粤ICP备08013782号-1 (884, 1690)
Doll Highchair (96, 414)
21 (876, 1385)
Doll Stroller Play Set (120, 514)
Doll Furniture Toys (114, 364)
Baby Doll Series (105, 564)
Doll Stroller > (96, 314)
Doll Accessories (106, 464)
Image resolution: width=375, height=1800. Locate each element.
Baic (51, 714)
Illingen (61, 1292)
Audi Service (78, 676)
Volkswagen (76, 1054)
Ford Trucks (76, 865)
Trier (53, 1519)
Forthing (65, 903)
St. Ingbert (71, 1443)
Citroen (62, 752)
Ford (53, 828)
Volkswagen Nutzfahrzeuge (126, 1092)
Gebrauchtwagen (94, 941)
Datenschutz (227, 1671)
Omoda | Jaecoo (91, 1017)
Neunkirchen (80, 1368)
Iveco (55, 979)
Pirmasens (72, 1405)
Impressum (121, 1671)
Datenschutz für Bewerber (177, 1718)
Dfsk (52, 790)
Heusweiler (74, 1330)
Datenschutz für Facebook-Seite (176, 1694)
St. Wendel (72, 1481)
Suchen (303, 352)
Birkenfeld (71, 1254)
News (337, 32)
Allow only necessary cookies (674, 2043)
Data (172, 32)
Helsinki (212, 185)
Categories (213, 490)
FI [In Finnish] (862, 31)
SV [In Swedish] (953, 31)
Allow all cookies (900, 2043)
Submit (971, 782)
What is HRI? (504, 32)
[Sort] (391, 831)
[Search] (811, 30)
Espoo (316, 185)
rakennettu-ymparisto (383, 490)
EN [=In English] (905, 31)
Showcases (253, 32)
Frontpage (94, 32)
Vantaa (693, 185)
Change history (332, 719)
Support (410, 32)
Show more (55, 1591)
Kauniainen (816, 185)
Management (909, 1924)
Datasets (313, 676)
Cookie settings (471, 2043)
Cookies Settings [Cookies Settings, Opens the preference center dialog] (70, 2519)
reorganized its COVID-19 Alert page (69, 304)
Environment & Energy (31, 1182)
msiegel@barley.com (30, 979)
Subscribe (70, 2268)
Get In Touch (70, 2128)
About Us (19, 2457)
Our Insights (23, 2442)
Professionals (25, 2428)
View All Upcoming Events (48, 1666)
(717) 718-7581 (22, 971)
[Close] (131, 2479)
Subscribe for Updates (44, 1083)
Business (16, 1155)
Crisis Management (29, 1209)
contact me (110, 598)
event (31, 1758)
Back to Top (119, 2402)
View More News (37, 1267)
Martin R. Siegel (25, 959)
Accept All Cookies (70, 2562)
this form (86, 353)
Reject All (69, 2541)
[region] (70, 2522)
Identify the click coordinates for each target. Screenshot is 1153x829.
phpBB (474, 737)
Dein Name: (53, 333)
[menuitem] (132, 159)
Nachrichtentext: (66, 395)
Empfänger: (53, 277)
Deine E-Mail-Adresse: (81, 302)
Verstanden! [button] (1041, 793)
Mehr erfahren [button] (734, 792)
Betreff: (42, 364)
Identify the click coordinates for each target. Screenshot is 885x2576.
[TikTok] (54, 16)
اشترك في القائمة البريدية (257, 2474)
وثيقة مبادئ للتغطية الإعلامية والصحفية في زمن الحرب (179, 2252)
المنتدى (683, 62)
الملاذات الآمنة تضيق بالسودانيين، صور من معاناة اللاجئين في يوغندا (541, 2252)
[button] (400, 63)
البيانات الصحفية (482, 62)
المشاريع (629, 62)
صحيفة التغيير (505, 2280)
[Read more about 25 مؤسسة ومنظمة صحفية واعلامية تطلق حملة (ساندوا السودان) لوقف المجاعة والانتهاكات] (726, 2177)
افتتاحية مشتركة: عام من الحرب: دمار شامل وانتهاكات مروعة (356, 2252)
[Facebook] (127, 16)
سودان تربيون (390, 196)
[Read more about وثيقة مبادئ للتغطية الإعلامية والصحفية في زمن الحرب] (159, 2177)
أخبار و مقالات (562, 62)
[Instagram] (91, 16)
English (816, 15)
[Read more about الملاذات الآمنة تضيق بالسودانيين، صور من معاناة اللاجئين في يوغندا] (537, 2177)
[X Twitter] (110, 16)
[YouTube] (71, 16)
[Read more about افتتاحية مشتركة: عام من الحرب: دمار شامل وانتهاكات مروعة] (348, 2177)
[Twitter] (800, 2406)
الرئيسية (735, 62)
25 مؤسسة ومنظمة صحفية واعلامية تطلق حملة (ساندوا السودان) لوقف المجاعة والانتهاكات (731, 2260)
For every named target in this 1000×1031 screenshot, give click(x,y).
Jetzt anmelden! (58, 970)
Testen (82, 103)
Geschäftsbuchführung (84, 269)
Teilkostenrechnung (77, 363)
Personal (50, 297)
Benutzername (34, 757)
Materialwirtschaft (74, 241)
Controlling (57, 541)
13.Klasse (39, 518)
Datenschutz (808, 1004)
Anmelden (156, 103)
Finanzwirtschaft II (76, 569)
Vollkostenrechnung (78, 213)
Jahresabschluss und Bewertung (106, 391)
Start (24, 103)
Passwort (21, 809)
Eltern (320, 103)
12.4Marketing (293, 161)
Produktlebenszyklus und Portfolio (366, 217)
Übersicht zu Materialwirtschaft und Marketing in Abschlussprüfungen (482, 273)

◇ ◇ ◇ ◇ ◇ ◇ ◇

Exercise: Output all lines from the beginning of the data up to the line holding "event (31, 1758)", that line included, exactly as written.

Response to this task:
粤ICP备08013782号-1 (884, 1690)
Doll Highchair (96, 414)
21 (876, 1385)
Doll Stroller Play Set (120, 514)
Doll Furniture Toys (114, 364)
Baby Doll Series (105, 564)
Doll Stroller > (96, 314)
Doll Accessories (106, 464)
Image resolution: width=375, height=1800. Locate each element.
Baic (51, 714)
Illingen (61, 1292)
Audi Service (78, 676)
Volkswagen (76, 1054)
Ford Trucks (76, 865)
Trier (53, 1519)
Forthing (65, 903)
St. Ingbert (71, 1443)
Citroen (62, 752)
Ford (53, 828)
Volkswagen Nutzfahrzeuge (126, 1092)
Gebrauchtwagen (94, 941)
Datenschutz (227, 1671)
Omoda | Jaecoo (91, 1017)
Neunkirchen (80, 1368)
Iveco (55, 979)
Pirmasens (72, 1405)
Impressum (121, 1671)
Datenschutz für Bewerber (177, 1718)
Dfsk (52, 790)
Heusweiler (74, 1330)
Datenschutz für Facebook-Seite (176, 1694)
St. Wendel (72, 1481)
Suchen (303, 352)
Birkenfeld (71, 1254)
News (337, 32)
Allow only necessary cookies (674, 2043)
Data (172, 32)
Helsinki (212, 185)
Categories (213, 490)
FI [In Finnish] (862, 31)
SV [In Swedish] (953, 31)
Allow all cookies (900, 2043)
Submit (971, 782)
What is HRI? (504, 32)
[Sort] (391, 831)
[Search] (811, 30)
Espoo (316, 185)
rakennettu-ymparisto (383, 490)
EN [=In English] (905, 31)
Showcases (253, 32)
Frontpage (94, 32)
Vantaa (693, 185)
Change history (332, 719)
Support (410, 32)
Show more (55, 1591)
Kauniainen (816, 185)
Management (909, 1924)
Datasets (313, 676)
Cookie settings (471, 2043)
Cookies Settings [Cookies Settings, Opens the preference center dialog] (70, 2519)
reorganized its COVID-19 Alert page (69, 304)
Environment & Energy (31, 1182)
msiegel@barley.com (30, 979)
Subscribe (70, 2268)
Get In Touch (70, 2128)
About Us (19, 2457)
Our Insights (23, 2442)
Professionals (25, 2428)
View All Upcoming Events (48, 1666)
(717) 718-7581 (22, 971)
[Close] (131, 2479)
Subscribe for Updates (44, 1083)
Business (16, 1155)
Crisis Management (29, 1209)
contact me (110, 598)
event (31, 1758)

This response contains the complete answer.